Appendix: Programmatic replay executionlink
Embedding applications can execute a replay directly with
iree_hal_replay_execute_file:
#include "iree/hal/replay/execute.h"
#include "iree/io/file_contents.h"
iree_io_file_contents_t* replay_contents = NULL;
iree_status_t status = iree_io_file_contents_map(
IREE_SV("/tmp/model.ireereplay"), IREE_IO_FILE_ACCESS_READ,
host_allocator, &replay_contents);
iree_hal_replay_file_path_remap_t remaps[] = {
{IREE_SV("/mnt/capture"), IREE_SV("/mnt/replay")},
};
iree_hal_replay_execute_options_t options =
iree_hal_replay_execute_options_default();
options.file_path_remap_count = IREE_ARRAYSIZE(remaps);
options.file_path_remaps = remaps;
if (iree_status_is_ok(status)) {
status = iree_hal_replay_execute_file(replay_contents->const_buffer,
device_group, &options,
host_allocator);
}
iree_io_file_contents_free(replay_contents);
IREE_RETURN_IF_ERROR(status);
Executable substitution is exposed as a callback on
iree_hal_replay_execute_options_t, allowing callers to decide per captured
executable:
static iree_status_t substitute_executable(
void* user_data,
const iree_hal_replay_executable_substitution_request_t* request,
iree_hal_replay_executable_substitution_t* out_substitution) {
const replacement_library_t* library = (const replacement_library_t*)user_data;
if (request->executable_id != library->target_executable_id) {
return iree_ok_status();
}
out_substitution->substitute = true;
out_substitution->source = library->path;
out_substitution->executable_format = library->format;
out_substitution->executable_data = library->data;
return iree_ok_status();
}
options.executable_substitution_callback.fn = substitute_executable;
options.executable_substitution_callback.user_data = &replacement_library;
Replacement data only needs to remain valid for the prepare call made by replay.

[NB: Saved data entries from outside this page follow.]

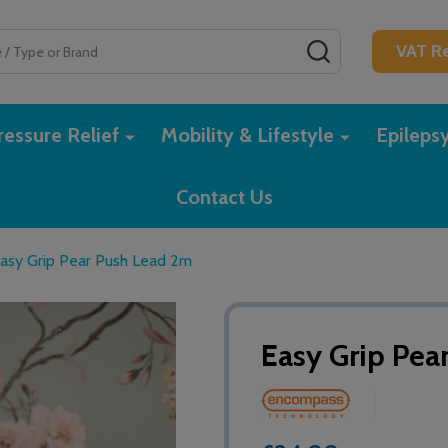
SEARCH
VAT Re
essure Relief
Mobility & Lifestyle
Epileps
Contact Us
asy Grip Pear Push Lead 2m
Easy Grip Pea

Appendix: Agent-oriented helplink
Replay tools can print Markdown guidance from the exact binary in your build
tree. iree-run-replay --agents_md owns the shared replay playbook intended
for direct inclusion in an AGENTS.md file; the other tools print focused notes
for their capture, benchmark, or dump-specific behavior:
iree-run-module --agents_md
iree-benchmark-module --agents_md
iree-run-replay --agents_md
iree-benchmark-replay --agents_md
iree-dump-replay --agents_md
Use these when integrating replay into scripts, CI reproducers, or agent workflows that need the current flag list and diagnostics without reading the source tree.